+++ RECORDS TO PROCESS +++
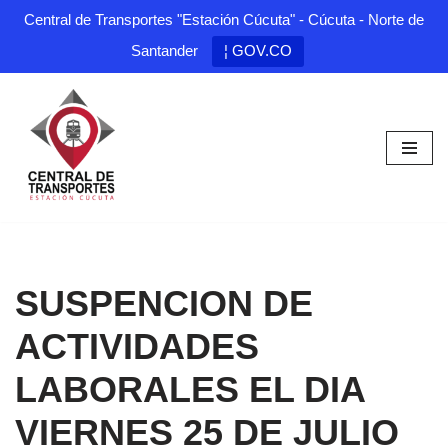
Central de Transportes "Estación Cúcuta" - Cúcuta - Norte de
Santander
¦ GOV.CO
Saltar
al
contenido
SUSPENCION DE
ACTIVIDADES
LABORALES EL DIA
VIERNES 25 DE JULIO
+++
* **TASK**: Only these lines should appear in the reply: the one containing "SUSPENCION DE", the last line of the data, and all lines between them, each copied exactly.

* **ANSWER BOX**:
SUSPENCION DE
ACTIVIDADES
LABORALES EL DIA
VIERNES 25 DE JULIO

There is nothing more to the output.